• Task prompt:
Return an exact copy of the entries, skipping any picture you find.

• Structured page parsing data:
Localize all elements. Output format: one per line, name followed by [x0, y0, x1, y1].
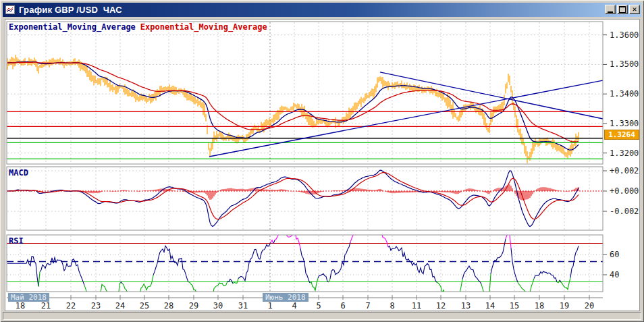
window-icon	[5, 5, 16, 15]
legend-ema-fast: Exponential_Moving_Average	[9, 22, 136, 32]
legend-ema-slow: Exponential_Moving_Average	[140, 22, 267, 32]
indicator-legend: Exponential_Moving_AverageExponential_Mo…	[9, 22, 267, 32]
maximize-button[interactable]	[617, 5, 628, 14]
close-button[interactable]: ✕	[629, 5, 640, 14]
minimize-button[interactable]	[605, 5, 616, 14]
rsi-panel-label: RSI	[9, 236, 24, 246]
maximize-icon	[619, 6, 626, 13]
minimize-icon	[608, 11, 613, 13]
current-price-badge: 1.3264	[604, 130, 639, 140]
month-badge-may: Май 2018	[8, 293, 49, 302]
title-bar[interactable]: График GBP /USD ЧАС ✕	[3, 3, 641, 17]
close-icon: ✕	[633, 6, 637, 13]
window-title: График GBP /USD ЧАС	[19, 5, 122, 15]
month-badge-june: Июнь 2018	[263, 293, 308, 302]
app-window: График GBP /USD ЧАС ✕ 1.36001.35001.3400…	[0, 0, 644, 322]
status-bar	[3, 312, 641, 320]
chart-client-area[interactable]	[5, 19, 640, 311]
macd-panel-label: MACD	[9, 168, 28, 178]
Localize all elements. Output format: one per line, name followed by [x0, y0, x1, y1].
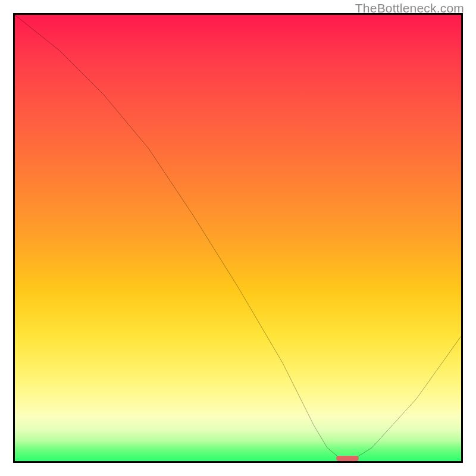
bottleneck-curve — [15, 15, 461, 461]
curve-path — [15, 15, 461, 459]
optimal-marker — [336, 456, 359, 462]
chart-frame — [13, 13, 463, 463]
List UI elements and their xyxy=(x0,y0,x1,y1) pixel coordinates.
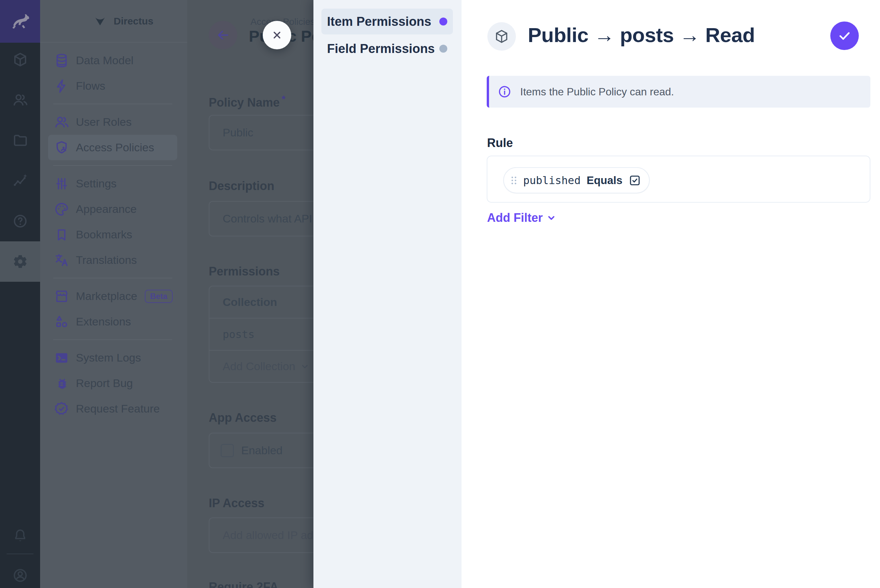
sidebar-item-bookmarks[interactable]: Bookmarks xyxy=(48,222,177,248)
app-access-label: App Access xyxy=(209,411,277,425)
nav-divider xyxy=(53,165,172,166)
sidebar-item-label: Extensions xyxy=(76,315,131,328)
storefront-icon xyxy=(54,289,69,304)
sidebar-item-label: Marketplace xyxy=(76,290,137,303)
rule-box: published Equals xyxy=(487,156,870,202)
rule-label: Rule xyxy=(487,136,513,150)
sidebar-item-request-feature[interactable]: Request Feature xyxy=(48,396,177,422)
box-icon xyxy=(494,29,509,44)
tab-item-permissions[interactable]: Item Permissions xyxy=(321,9,453,34)
add-filter-button[interactable]: Add Filter xyxy=(487,211,557,225)
description-value: Controls what API d xyxy=(209,212,322,225)
description-label: Description xyxy=(209,179,274,193)
policy-name-label: Policy Name* xyxy=(209,93,286,110)
sidebar-item-label: Access Policies xyxy=(76,141,154,154)
info-icon xyxy=(498,85,511,99)
back-button[interactable] xyxy=(209,21,237,50)
directus-app: Directus Data Model Flows xyxy=(0,0,880,588)
sidebar-item-report-bug[interactable]: Report Bug xyxy=(48,370,177,396)
module-bar-divider xyxy=(7,554,33,554)
user-roles-icon xyxy=(54,114,69,130)
box-icon xyxy=(12,52,28,68)
sidebar-item-label: Report Bug xyxy=(76,377,133,390)
sliders-icon xyxy=(54,176,69,191)
drawer-nav: Item Permissions Field Permissions xyxy=(313,0,462,588)
directus-logo[interactable] xyxy=(0,0,40,43)
sidebar-item-data-model[interactable]: Data Model xyxy=(48,48,177,73)
sidebar-item-user-roles[interactable]: User Roles xyxy=(48,109,177,135)
module-files[interactable] xyxy=(0,120,40,160)
project-header[interactable]: Directus xyxy=(40,0,187,43)
close-icon xyxy=(270,28,284,42)
info-banner: Items the Public Policy can read. xyxy=(487,76,870,108)
tab-field-permissions[interactable]: Field Permissions xyxy=(321,36,453,62)
ip-access-placeholder: Add allowed IP addr xyxy=(209,529,323,542)
module-help[interactable] xyxy=(0,201,40,242)
tab-label: Item Permissions xyxy=(327,15,432,29)
status-dot-inactive xyxy=(439,45,447,52)
enabled-checkbox[interactable] xyxy=(221,444,234,457)
bolt-icon xyxy=(54,78,69,94)
sidebar-item-appearance[interactable]: Appearance xyxy=(48,196,177,222)
sidebar-item-label: System Logs xyxy=(76,351,141,364)
sidebar-item-flows[interactable]: Flows xyxy=(48,73,177,99)
chevron-down-icon xyxy=(546,213,557,223)
module-bar xyxy=(0,0,40,588)
account-icon xyxy=(12,567,28,584)
ip-access-label: IP Access xyxy=(209,496,265,510)
notifications-button[interactable] xyxy=(0,516,40,556)
banner-text: Items the Public Policy can read. xyxy=(520,86,674,98)
drawer-title: Public → posts → Read xyxy=(528,23,755,46)
sidebar-item-system-logs[interactable]: System Logs xyxy=(48,345,177,370)
close-drawer-button[interactable] xyxy=(263,21,291,50)
sidebar-item-label: User Roles xyxy=(76,116,132,129)
bell-icon xyxy=(13,528,28,543)
user-menu-button[interactable] xyxy=(0,555,40,588)
database-icon xyxy=(54,53,69,68)
sidebar-item-label: Translations xyxy=(76,254,137,267)
sidebar-item-label: Settings xyxy=(76,177,117,190)
nav-divider xyxy=(53,104,172,104)
sidebar-item-label: Bookmarks xyxy=(76,228,132,241)
project-name: Directus xyxy=(114,15,153,27)
drawer-content: Public → posts → Read Items the Public P… xyxy=(462,0,880,588)
translate-icon xyxy=(54,253,69,268)
module-content[interactable] xyxy=(0,39,40,80)
sidebar-item-label: Data Model xyxy=(76,54,134,67)
enabled-label: Enabled xyxy=(241,444,283,457)
settings-nav: Directus Data Model Flows xyxy=(40,0,187,588)
module-settings[interactable] xyxy=(0,242,40,282)
nav-divider xyxy=(53,339,172,340)
nav-divider xyxy=(53,278,172,279)
policy-name-value: Public xyxy=(209,126,253,139)
sidebar-item-marketplace[interactable]: Marketplace Beta xyxy=(48,284,177,309)
insights-icon xyxy=(12,173,28,189)
chevron-down-icon xyxy=(300,362,310,372)
sidebar-item-translations[interactable]: Translations xyxy=(48,248,177,273)
sidebar-item-label: Request Feature xyxy=(76,402,160,415)
people-icon xyxy=(12,92,28,108)
save-button[interactable] xyxy=(830,21,859,50)
rabbit-logo-icon xyxy=(9,10,31,33)
filter-pill[interactable]: published Equals xyxy=(503,167,650,194)
bookmark-icon xyxy=(54,227,69,242)
status-dot-active xyxy=(439,18,447,26)
require-2fa-label: Require 2FA xyxy=(209,580,278,588)
module-users[interactable] xyxy=(0,80,40,120)
sidebar-item-label: Appearance xyxy=(76,202,137,216)
sidebar-item-label: Flows xyxy=(76,80,105,92)
sidebar-item-settings[interactable]: Settings xyxy=(48,171,177,196)
tab-label: Field Permissions xyxy=(327,42,435,56)
module-insights[interactable] xyxy=(0,160,40,201)
sidebar-item-access-policies[interactable]: Access Policies xyxy=(48,135,177,160)
filter-field[interactable]: published xyxy=(523,174,581,187)
arrow-left-icon xyxy=(216,28,230,42)
filter-operator[interactable]: Equals xyxy=(587,174,622,187)
drag-handle-icon[interactable] xyxy=(511,176,517,185)
folder-icon xyxy=(12,132,28,148)
sidebar-item-extensions[interactable]: Extensions xyxy=(48,309,177,334)
drawer-header-icon-circle xyxy=(487,22,516,51)
directus-fan-icon xyxy=(94,15,106,27)
checked-checkbox-icon[interactable] xyxy=(629,174,641,187)
palette-icon xyxy=(54,202,69,217)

• Task result:
Localize all elements. Output format: one per line, name followed by [x0, y0, x1, y1].
window-icon	[5, 5, 16, 15]
legend-ema-fast: Exponential_Moving_Average	[9, 22, 136, 32]
legend-ema-slow: Exponential_Moving_Average	[140, 22, 267, 32]
indicator-legend: Exponential_Moving_AverageExponential_Mo…	[9, 22, 267, 32]
maximize-button[interactable]	[617, 5, 628, 14]
close-button[interactable]: ✕	[629, 5, 640, 14]
minimize-button[interactable]	[605, 5, 616, 14]
rsi-panel-label: RSI	[9, 236, 24, 246]
maximize-icon	[619, 6, 626, 13]
minimize-icon	[608, 11, 613, 13]
current-price-badge: 1.3264	[604, 130, 639, 140]
month-badge-may: Май 2018	[8, 293, 49, 302]
title-bar[interactable]: График GBP /USD ЧАС ✕	[3, 3, 641, 17]
close-icon: ✕	[633, 6, 637, 13]
window-title: График GBP /USD ЧАС	[19, 5, 122, 15]
month-badge-june: Июнь 2018	[263, 293, 308, 302]
app-window: График GBP /USD ЧАС ✕ 1.36001.35001.3400…	[0, 0, 644, 322]
status-bar	[3, 312, 641, 320]
chart-client-area[interactable]	[5, 19, 640, 311]
macd-panel-label: MACD	[9, 168, 28, 178]
Localize all elements. Output format: one per line, name followed by [x0, y0, x1, y1].
bottleneck-curve — [15, 15, 461, 461]
curve-path — [15, 15, 461, 459]
optimal-marker — [336, 456, 359, 462]
chart-frame — [13, 13, 463, 463]
List UI elements and their xyxy=(x0,y0,x1,y1) pixel coordinates.
sidebar-item-bookmarks[interactable]: Bookmarks xyxy=(48,222,177,248)
app-access-label: App Access xyxy=(209,411,277,425)
nav-divider xyxy=(53,165,172,166)
sidebar-item-label: Extensions xyxy=(76,315,131,328)
storefront-icon xyxy=(54,289,69,304)
sidebar-item-label: Marketplace xyxy=(76,290,137,303)
rule-box: published Equals xyxy=(487,156,870,202)
rule-label: Rule xyxy=(487,136,513,150)
sidebar-item-request-feature[interactable]: Request Feature xyxy=(48,396,177,422)
box-icon xyxy=(494,29,509,44)
tab-item-permissions[interactable]: Item Permissions xyxy=(321,9,453,34)
add-filter-button[interactable]: Add Filter xyxy=(487,211,557,225)
description-value: Controls what API d xyxy=(209,212,322,225)
description-label: Description xyxy=(209,179,274,193)
policy-name-label: Policy Name* xyxy=(209,93,286,110)
sidebar-item-label: Access Policies xyxy=(76,141,154,154)
info-icon xyxy=(498,85,511,99)
back-button[interactable] xyxy=(209,21,237,50)
directus-app: Directus Data Model Flows xyxy=(0,0,880,588)
sidebar-item-report-bug[interactable]: Report Bug xyxy=(48,370,177,396)
module-bar-divider xyxy=(7,554,33,554)
user-roles-icon xyxy=(54,114,69,130)
box-icon xyxy=(12,52,28,68)
sidebar-item-label: Report Bug xyxy=(76,377,133,390)
sliders-icon xyxy=(54,176,69,191)
drawer-nav: Item Permissions Field Permissions xyxy=(313,0,462,588)
directus-logo[interactable] xyxy=(0,0,40,43)
sidebar-item-data-model[interactable]: Data Model xyxy=(48,48,177,73)
sidebar-item-user-roles[interactable]: User Roles xyxy=(48,109,177,135)
module-files[interactable] xyxy=(0,120,40,160)
project-header[interactable]: Directus xyxy=(40,0,187,43)
close-icon xyxy=(270,28,284,42)
info-banner: Items the Public Policy can read. xyxy=(487,76,870,108)
tab-field-permissions[interactable]: Field Permissions xyxy=(321,36,453,62)
ip-access-placeholder: Add allowed IP addr xyxy=(209,529,323,542)
module-help[interactable] xyxy=(0,201,40,242)
tab-label: Item Permissions xyxy=(327,15,432,29)
status-dot-inactive xyxy=(439,45,447,52)
enabled-checkbox[interactable] xyxy=(221,444,234,457)
bolt-icon xyxy=(54,78,69,94)
sidebar-item-appearance[interactable]: Appearance xyxy=(48,196,177,222)
sidebar-item-label: System Logs xyxy=(76,351,141,364)
sidebar-item-flows[interactable]: Flows xyxy=(48,73,177,99)
chevron-down-icon xyxy=(546,213,557,223)
module-bar xyxy=(0,0,40,588)
account-icon xyxy=(12,567,28,584)
ip-access-label: IP Access xyxy=(209,496,265,510)
notifications-button[interactable] xyxy=(0,516,40,556)
banner-text: Items the Public Policy can read. xyxy=(520,86,674,98)
drawer-title: Public → posts → Read xyxy=(528,23,755,46)
sidebar-item-system-logs[interactable]: System Logs xyxy=(48,345,177,370)
close-drawer-button[interactable] xyxy=(263,21,291,50)
sidebar-item-label: User Roles xyxy=(76,116,132,129)
bell-icon xyxy=(13,528,28,543)
user-menu-button[interactable] xyxy=(0,555,40,588)
database-icon xyxy=(54,53,69,68)
sidebar-item-label: Translations xyxy=(76,254,137,267)
sidebar-item-label: Settings xyxy=(76,177,117,190)
nav-divider xyxy=(53,104,172,104)
sidebar-item-label: Bookmarks xyxy=(76,228,132,241)
project-name: Directus xyxy=(114,15,153,27)
drawer-content: Public → posts → Read Items the Public P… xyxy=(462,0,880,588)
translate-icon xyxy=(54,253,69,268)
module-content[interactable] xyxy=(0,39,40,80)
sidebar-item-label: Data Model xyxy=(76,54,134,67)
enabled-label: Enabled xyxy=(241,444,283,457)
settings-nav: Directus Data Model Flows xyxy=(40,0,187,588)
module-settings[interactable] xyxy=(0,242,40,282)
nav-divider xyxy=(53,339,172,340)
nav-divider xyxy=(53,278,172,279)
policy-name-value: Public xyxy=(209,126,253,139)
sidebar-item-marketplace[interactable]: Marketplace Beta xyxy=(48,284,177,309)
insights-icon xyxy=(12,173,28,189)
chevron-down-icon xyxy=(300,362,310,372)
sidebar-item-translations[interactable]: Translations xyxy=(48,248,177,273)
sidebar-item-label: Request Feature xyxy=(76,402,160,415)
people-icon xyxy=(12,92,28,108)
save-button[interactable] xyxy=(830,21,859,50)
rabbit-logo-icon xyxy=(9,10,31,33)
filter-pill[interactable]: published Equals xyxy=(503,167,650,194)
bookmark-icon xyxy=(54,227,69,242)
status-dot-active xyxy=(439,18,447,26)
require-2fa-label: Require 2FA xyxy=(209,580,278,588)
module-users[interactable] xyxy=(0,80,40,120)
sidebar-item-label: Appearance xyxy=(76,202,137,216)
sidebar-item-label: Flows xyxy=(76,80,105,92)
sidebar-item-settings[interactable]: Settings xyxy=(48,171,177,196)
tab-label: Field Permissions xyxy=(327,42,435,56)
module-insights[interactable] xyxy=(0,160,40,201)
sidebar-item-access-policies[interactable]: Access Policies xyxy=(48,135,177,160)
filter-field[interactable]: published xyxy=(523,174,581,187)
arrow-left-icon xyxy=(216,28,230,42)
filter-operator[interactable]: Equals xyxy=(587,174,622,187)
drag-handle-icon[interactable] xyxy=(511,176,517,185)
folder-icon xyxy=(12,132,28,148)
sidebar-item-extensions[interactable]: Extensions xyxy=(48,309,177,334)
drawer-header-icon-circle xyxy=(487,22,516,51)
directus-fan-icon xyxy=(94,15,106,27)
checked-checkbox-icon[interactable] xyxy=(629,174,641,187)
palette-icon xyxy=(54,202,69,217)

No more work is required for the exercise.